[PROBLEM] Pictures are to be left out. Return exactly the lines below from the one with "ARANGUREN 3327, FLORES, CABA, ARGENTINA" up to and including the one with "являются одним из распространенных бытовых".

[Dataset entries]
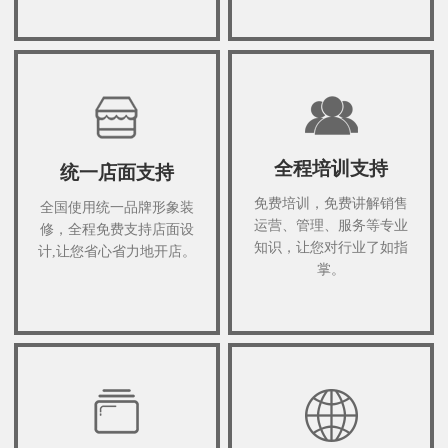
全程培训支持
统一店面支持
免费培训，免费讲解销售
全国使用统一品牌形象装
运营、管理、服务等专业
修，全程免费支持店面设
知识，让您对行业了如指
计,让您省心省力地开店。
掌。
* * *
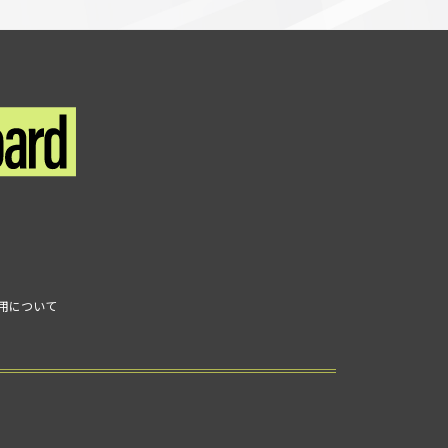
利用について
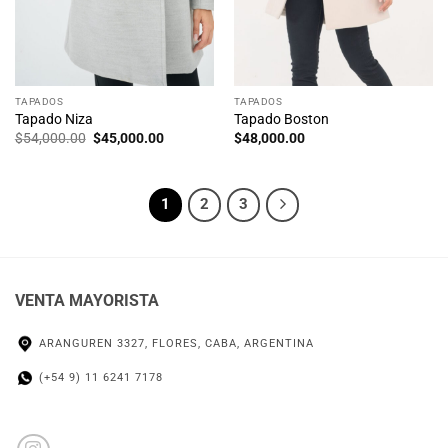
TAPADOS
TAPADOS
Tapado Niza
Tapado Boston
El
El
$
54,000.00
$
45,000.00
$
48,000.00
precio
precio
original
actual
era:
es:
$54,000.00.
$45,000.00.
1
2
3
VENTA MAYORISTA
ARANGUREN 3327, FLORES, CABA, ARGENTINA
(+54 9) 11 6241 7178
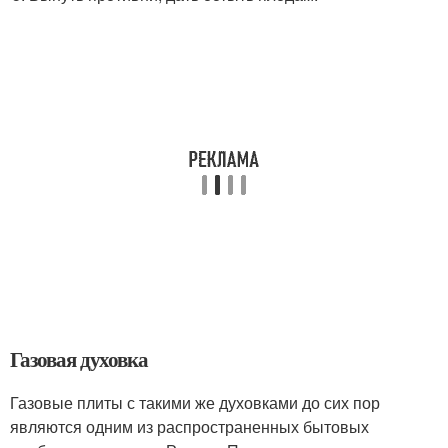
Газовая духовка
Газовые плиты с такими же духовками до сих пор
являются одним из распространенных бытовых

[RESPONSE AREA]
ARANGUREN 3327, FLORES, CABA, ARGENTINA
(+54 9) 11 6241 7178
Газовая духовка
Газовые плиты с такими же духовками до сих пор
являются одним из распространенных бытовых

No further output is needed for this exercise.